Task goal. Set down all of the data that follows word for word, without the images.

::::::

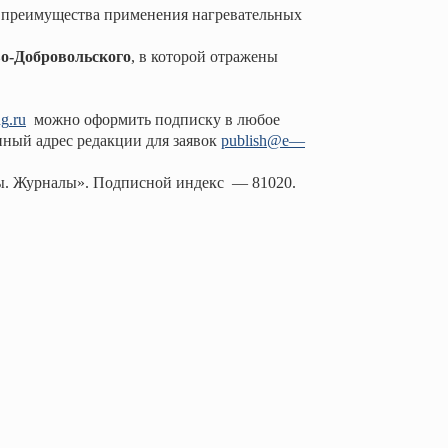
 преимущества применения нагревательных
о-Добровольского
, в которой отражены
ng
.
ru
можно оформить подписку в любое
нный адрес редакции для заявок
publish
@
e
—
ты. Журналы». Подписной индекс
— 81020.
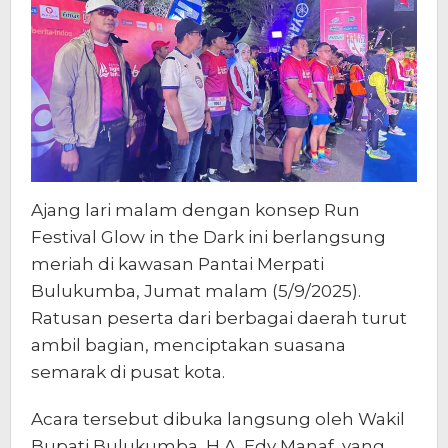
Ajang lari malam dengan konsep Run
Festival Glow in the Dark ini berlangsung
meriah di kawasan Pantai Merpati
Bulukumba, Jumat malam (5/9/2025).
Ratusan peserta dari berbagai daerah turut
ambil bagian, menciptakan suasana
semarak di pusat kota.
Acara tersebut dibuka langsung oleh Wakil
Bupati Bulukumba, H.A. Edy Manaf, yang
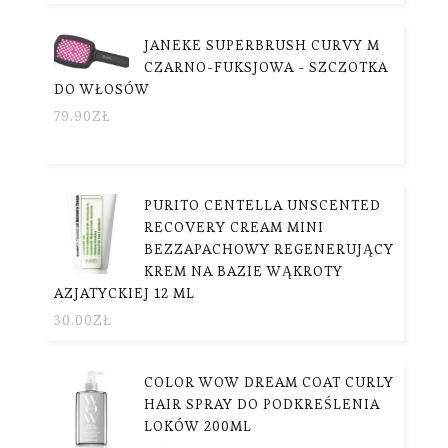
JANEKE SUPERBRUSH CURVY M
CZARNO-FUKSJOWA - SZCZOTKA
DO WŁOSÓW
79.90
ZŁ
PURITO CENTELLA UNSCENTED
RECOVERY CREAM MINI
BEZZAPACHOWY REGENERUJĄCY
KREM NA BAZIE WĄKROTY
AZJATYCKIEJ 12 ML
30.00
ZŁ
COLOR WOW DREAM COAT CURLY
HAIR SPRAY DO PODKREŚLENIA
LOKÓW 200ML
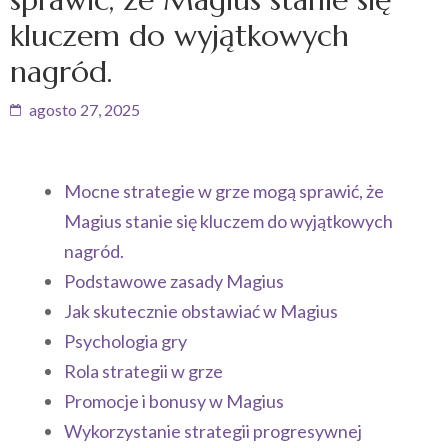
kluczem do wyjątkowych
nagród.
agosto 27, 2025
Mocne strategie w grze mogą sprawić, że
Magius stanie się kluczem do wyjątkowych
nagród.
Podstawowe zasady Magius
Jak skutecznie obstawiać w Magius
Psychologia gry
Rola strategii w grze
Promocje i bonusy w Magius
Wykorzystanie strategii progresywnej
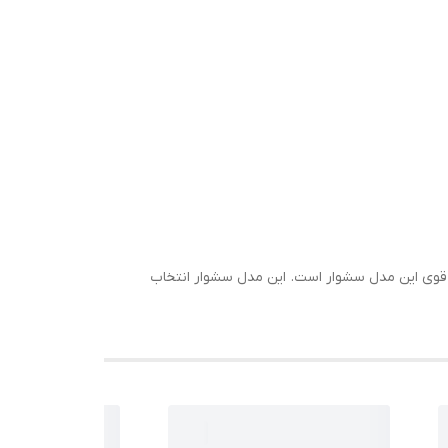
90 وات واقعی است که خود گویای موتور بسیار قوی این مدل سشوار است. این مدل سشوار انتخاب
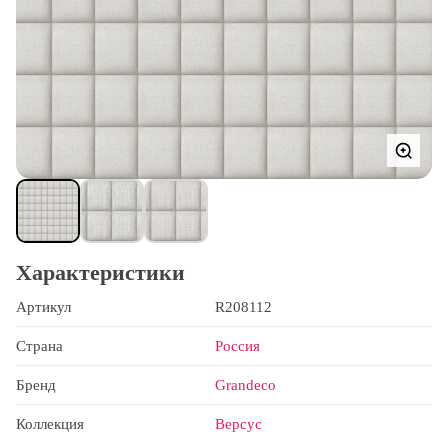
Характеристики
Артикул
R208112
Страна
Россия
Бренд
Grandeco
Коллекция
Версус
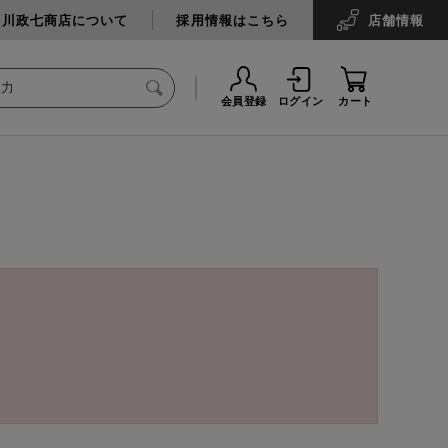
中川政七商店について
採用情報はこちら
店舗
情報
会員登録
ログイン
カート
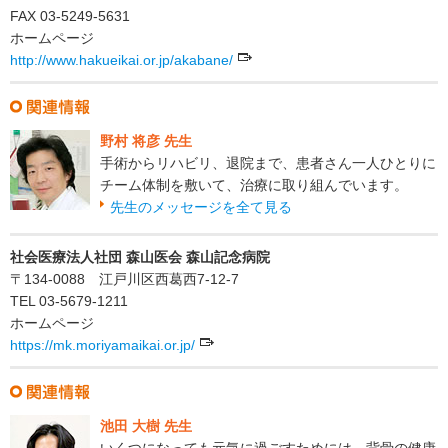
FAX 03-5249-5631
ホームページ
http://www.hakueikai.or.jp/akabane/
野村 将彦 先生
手術からリハビリ、退院まで、患者さん一人ひとりに
チーム体制を敷いて、治療に取り組んでいます。
先生のメッセージを全て見る
社会医療法人社団 森山医会 森山記念病院
〒134-0088 江戸川区西葛西7-12-7
TEL 03-5679-1211
ホームページ
https://mk.moriyamaikai.or.jp/
池田 大樹 先生
いくつになっても元気に過ごすためには、背骨の健康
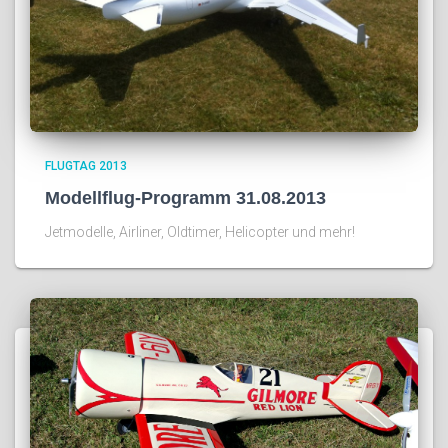
FLUGTAG 2013
Modellflug-Programm 31.08.2013
Jetmodelle, Airliner, Oldtimer, Helicopter und mehr!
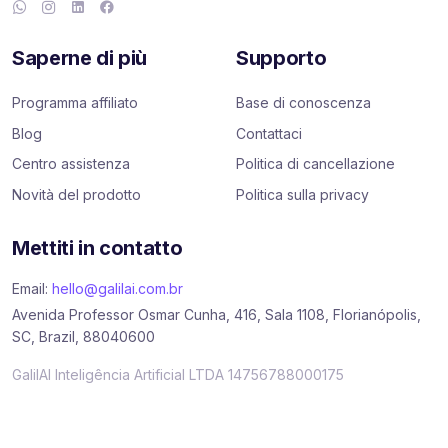
Saperne di più
Supporto
Programma affiliato
Base di conoscenza
Blog
Contattaci
Centro assistenza
Politica di cancellazione
Novità del prodotto
Politica sulla privacy
Mettiti in contatto
Email:
hello@galilai.com.br
Avenida Professor Osmar Cunha, 416, Sala 1108, Florianópolis,
SC, Brazil, 88040600
GalilAI Inteligência Artificial LTDA 14756788000175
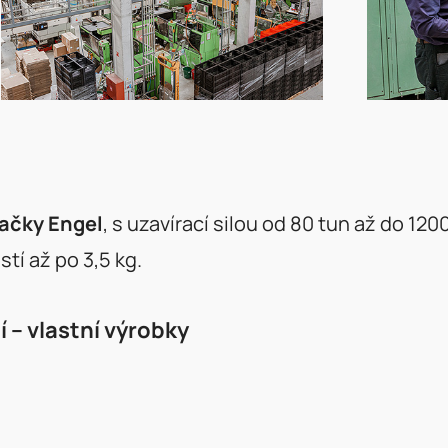
načky Engel
, s uzavírací silou od 80 tun až do 12
tí až po 3,5 kg.
 – vlastní výrobky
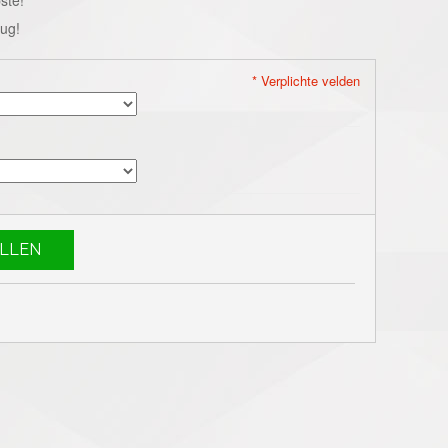
rug!
* Verplichte velden
LLEN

::::::

Solution to the problem.
 преимущества применения нагревательных
о-Добровольского
, в которой отражены
ng
.
ru
можно оформить подписку в любое
нный адрес редакции для заявок
publish
@
e
—
ты. Журналы». Подписной индекс
— 81020.
Ajang lari malam dengan konsep Run
Festival Glow in the Dark ini berlangsung
meriah di kawasan Pantai Merpati
Bulukumba, Jumat malam (5/9/2025).
Ratusan peserta dari berbagai daerah turut
ambil bagian, menciptakan suasana
semarak di pusat kota.
Acara tersebut dibuka langsung oleh Wakil
Bupati Bulukumba, H.A. Edy Manaf, yang
JANEKE SUPERBRUSH CURVY M
CZARNO-FUKSJOWA - SZCZOTKA
DO WŁOSÓW
79.90
ZŁ
PURITO CENTELLA UNSCENTED
RECOVERY CREAM MINI
BEZZAPACHOWY REGENERUJĄCY
KREM NA BAZIE WĄKROTY
AZJATYCKIEJ 12 ML
30.00
ZŁ
COLOR WOW DREAM COAT CURLY
HAIR SPRAY DO PODKREŚLENIA
LOKÓW 200ML
kluczem do wyjątkowych
nagród.
agosto 27, 2025
Mocne strategie w grze mogą sprawić, że
Magius stanie się kluczem do wyjątkowych
nagród.
Podstawowe zasady Magius
Jak skutecznie obstawiać w Magius
Psychologia gry
Rola strategii w grze
Promocje i bonusy w Magius
Wykorzystanie strategii progresywnej
90 وات واقعی است که خود گویای موتور بسیار قوی این مدل سشوار است. این مدل سشوار انتخاب
Характеристики
Артикул
R208112
Страна
Россия
Бренд
Grandeco
Коллекция
Версус
中川政七商店について
採用情報はこちら
店舗
情報
会員登録
ログイン
カート
FAX 03-5249-5631
ホームページ
http://www.hakueikai.or.jp/akabane/
野村 将彦 先生
手術からリハビリ、退院まで、患者さん一人ひとりに
チーム体制を敷いて、治療に取り組んでいます。
先生のメッセージを全て見る
社会医療法人社団 森山医会 森山記念病院
〒134-0088 江戸川区西葛西7-12-7
TEL 03-5679-1211
ホームページ
https://mk.moriyamaikai.or.jp/
池田 大樹 先生
いくつになっても元気に過ごすためには、背骨の健康
FLUGTAG 2013
Modellflug-Programm 31.08.2013
Jetmodelle, Airliner, Oldtimer, Helicopter und mehr!
Saperne di più
Supporto
Programma affiliato
Base di conoscenza
Blog
Contattaci
Centro assistenza
Politica di cancellazione
Novità del prodotto
Politica sulla privacy
Mettiti in contatto
Email:
hello@galilai.com.br
Avenida Professor Osmar Cunha, 416, Sala 1108, Florianópolis,
SC, Brazil, 88040600
GalilAI Inteligência Artificial LTDA 14756788000175
načky Engel
, s uzavírací silou od 80 tun až do 12
tí až po 3,5 kg.
 – vlastní výrobky
rug!
* Verplichte velden
LLEN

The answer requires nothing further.